Minnesota Court of Appeals
Jul 27, 1999
No. C2-98-1802 (Minn. Ct. App. Jul. 27, 1999)

Opinion

No. C2-98-1802.

Filed July 27, 1999.

Appeal from the District Court, Dakota County, File No. CX977944.

Daniel E. Warner, Warner Law Office, (for respondent)

Michael Anthony Broback, (for appellant)

Considered and decided by Toussaint, Chief Judge, Short, Judge, and Norton, Judge.

Retired judge of the Minnesota Court of Appeals, serving by appointment pursuant to Minn. Const. art. VI, § 10.


This opinion will be unpublished and may not be cited except as provided by Minn. Stat. § 480A.08, subd. 3 (1998).


UNPUBLISHED OPINION


In this consolidated appeal from a judgment awarding Timothy Stiehm unpaid commissions and from an order denying posttrial motions, Dakota County Lumber Co. (DCL) challenges (a) the trial court's finding that Stiehm's commission was a full 4.5% of his gross sales minus the sales tax and (b) the trial courts exclusion as hearsay of notes of a telephone conversation between a DCL employee and a contractor. Because the evidence reasonably supports the trial court's finding and DCL failed to lay the foundation necessary to admit the notes under the business-record exception to the hearsay rule, we affirm.

DECISION I.

DCL first claims the trial court abused its discretion in finding that Stiehm's commission was a full 4.5% of his gross sales minus the sales tax, without deductions for unpaid finance charges on delinquent accounts or commissions paid on sales for which DCL did not collect ("bad sales"). DCL concedes that Stiehm and Stephen Finden, DCL's owner and president, orally agreed at the outset that Stiehm's commission would be calculated at a rate of 4.5% of his gross sales minus the sales tax. It argues, however, that it modified Stiehm's compensation agreement through a memorandum issued in January 1997 and that Stiehm accepted the modifications by remaining in DCL's employ for six weeks after they were announced. Alternatively, DCL argues the January 1997 memorandum did not modify the existing compensation policy, but instead codified changes made to it in 1995 through the "1995 Model Home Program," which changes Stiehm accepted by remaining in DCL's employ. We disagree.

The reviewing court will not set aside factual findings unless they are clearly erroneous. Minn.R.Civ.P. 52.01. Findings are clearly erroneous when not "reasonably supported by the evidence in the record considered as a whole." Hubbard v. United Press Int'l, Inc., 330 N.W.2d 428, 441 (Minn. 1983). In determining whether the evidence reasonably supports the trial court's findings, the reviewing court must view the evidence in the light most favorable to the prevailing party, Weber v. United Parcel Serv., 358 N.W.2d 476, 477 (Minn.App. 1984), and give due regard to the opportunity of the trial court to judge the credibility of witnesses, Minn.R.Civ.P. 52.01.
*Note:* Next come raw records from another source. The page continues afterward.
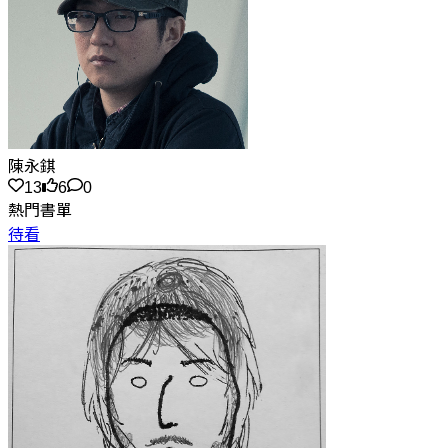
陳永錤
13
6
0
熱門書單
待看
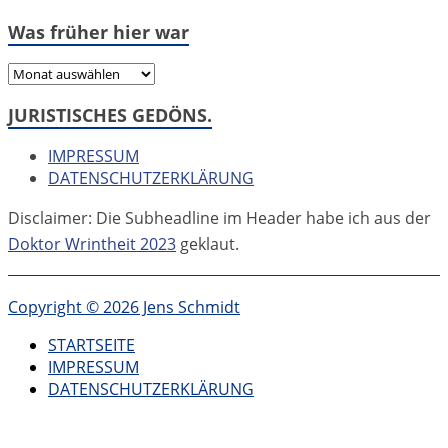
Was früher hier war
Was
früher
JURISTISCHES GEDÖNS.
hier
war
IMPRESSUM
DATENSCHUTZERKLÄRUNG
Disclaimer: Die Subheadline im Header habe ich aus der
Doktor Wrintheit 2023
geklaut.
Copyright © 2026 Jens Schmidt
STARTSEITE
IMPRESSUM
DATENSCHUTZERKLÄRUNG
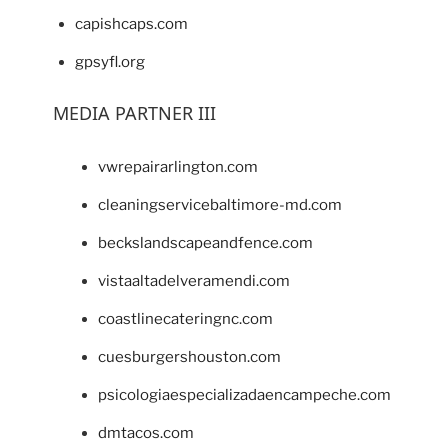
capishcaps.com
gpsyfl.org
MEDIA PARTNER III
vwrepairarlington.com
cleaningservicebaltimore-md.com
beckslandscapeandfence.com
vistaaltadelveramendi.com
coastlinecateringnc.com
cuesburgershouston.com
psicologiaespecializadaencampeche.com
dmtacos.com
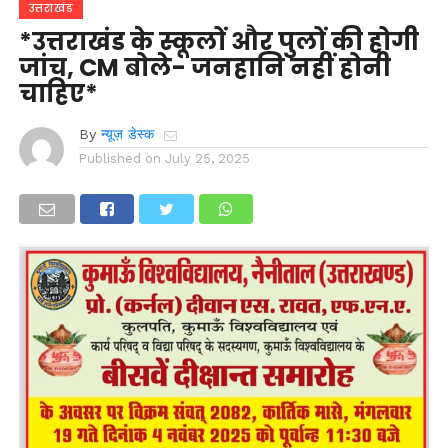
उत्तराखंड
*उत्तराखंड के स्कूलों और पुलों की होगी
जांच, CM बोले- जनहानि नहीं होनी
चाहिए*
By
न्यूज़ डेस्क
Published on
July 25, 2025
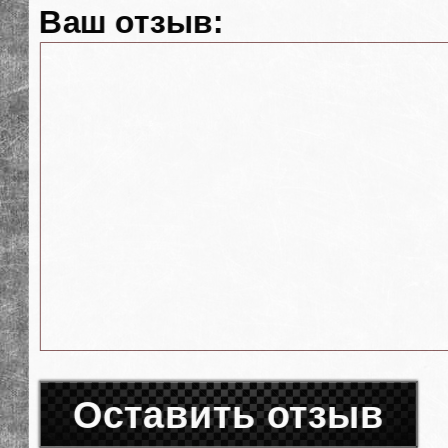
Ваш отзыв:
Оставить отзыв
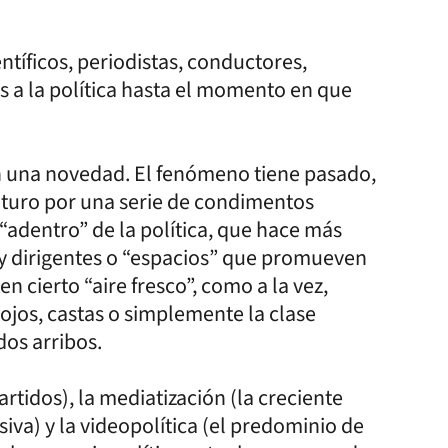
ntíficos, periodistas, conductores,
s a la política hasta el momento en que
n una novedad. El fenómeno tiene pasado,
uturo por una serie de condimentos
 “adentro” de la política, que hace más
y dirigentes o “espacios” que promueven
n cierto “aire fresco”, como a la vez,
 rojos, castas o simplemente la clase
dos arribos.
rtidos), la mediatización (la creciente
va) y la videopolítica (el predominio de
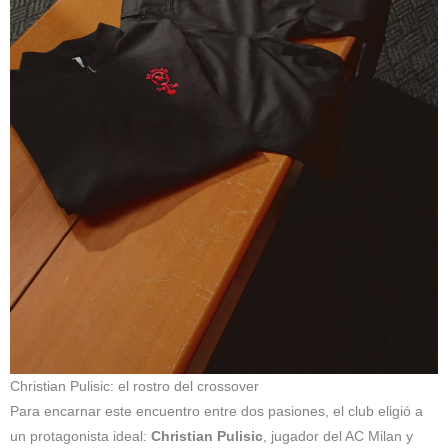
Christian Pulisic: el rostro del crossover
Para encarnar este encuentro entre dos pasiones, el club eligió a
un protagonista ideal:
Christian Pulisic
, jugador del AC Milan y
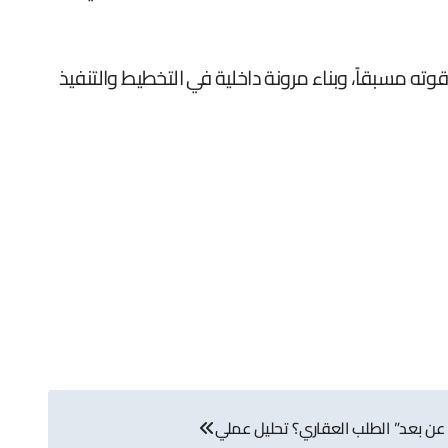
قوته مسبقاً، وبناء مرونة داخلية في التخطيط والتنفيذ
عن بعد” الطلب العقاري؟ تحليل عملي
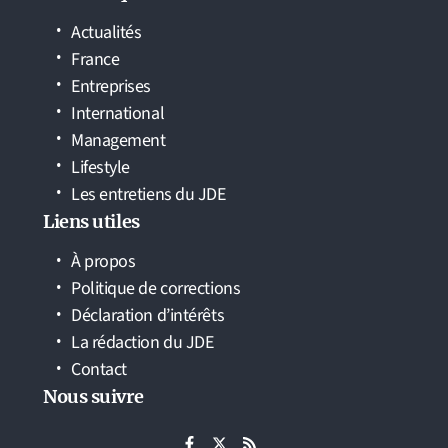
Actualités
France
Entreprises
International
Management
Lifestyle
Les entretiens du JDE
Liens utiles
À propos
Politique de corrections
Déclaration d’intérêts
La rédaction du JDE
Contact
Nous suivre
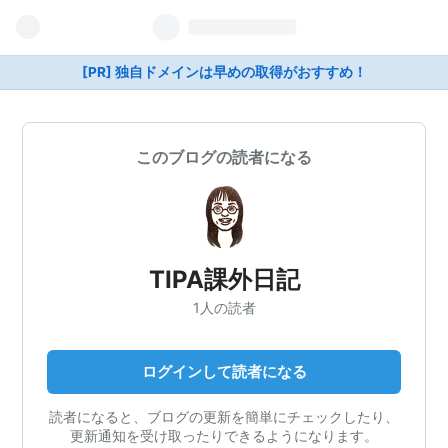
[PR] 独自ドメインは早めの取得がおすすめ！
このブログの読者になる
TIPA課外日記
1人の読者
ログインして読者になる
読者になると、ブログの更新を簡単にチェックしたり、
更新通知を受け取ったりできるようになります。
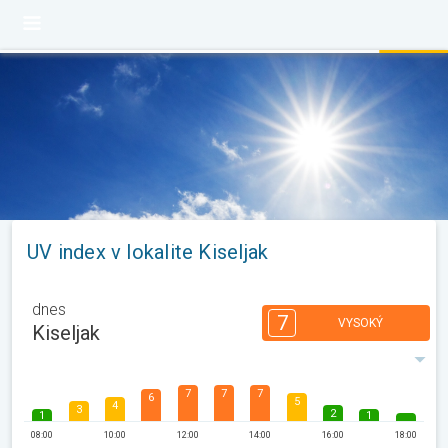
UV index v lokalite Kiseljak
dnes
7
VYSOKÝ
Kiseljak
7
7
7
6
5
4
3
2
1
1
08:00
10:00
12:00
14:00
16:00
18:00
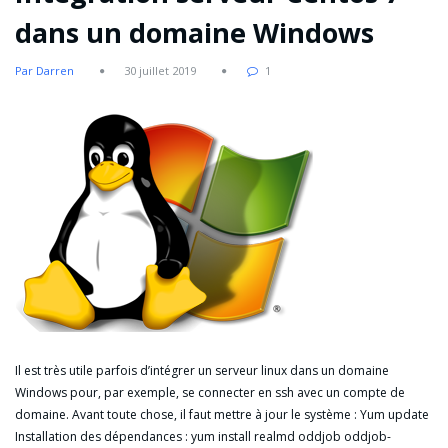
dans un domaine Windows
Par Darren
30 juillet 2019
1
Il est très utile parfois d’intégrer un serveur linux dans un domaine
Windows pour, par exemple, se connecter en ssh avec un compte de
domaine. Avant toute chose, il faut mettre à jour le système : Yum update
Installation des dépendances : yum install realmd oddjob oddjob-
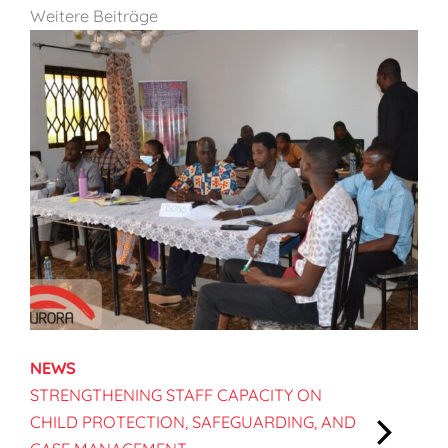
Weitere Beiträge
NEWS
STRENGTHENING STAFF CAPACITY ON
CHILD PROTECTION, SAFEGUARDING, AND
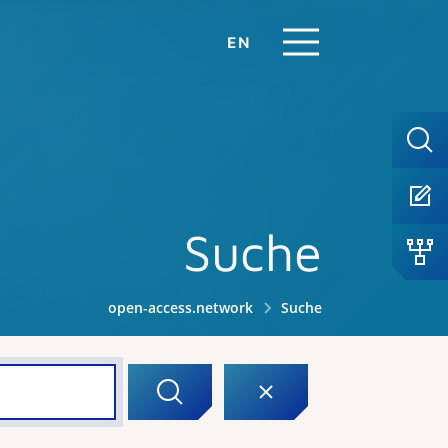
EN
Suche
open-access.network
Suche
The trial court's finding that Stiehm's commission was a full 4.5% of his gross sales minus the sales tax is reasonably supported by the evidence in the record considered as a whole. Stiehm testified that he and Finden orally agreed that his commission would be 4.5% of his gross sales minus the sales tax. He also stated that before January 1997, it was not company policy to offset unpaid finance charges or commissions paid on bad accounts against commissions owing. DCL's attorney had the opportunity to cross-examine Stiehm and call witnesses to contradict Stiehm's testimony. Indeed, Finden testified DCL's policy was to offset unpaid finance charges and commissions earned on bad sales against unpaid commissions owed. The trial court believed Stiehm.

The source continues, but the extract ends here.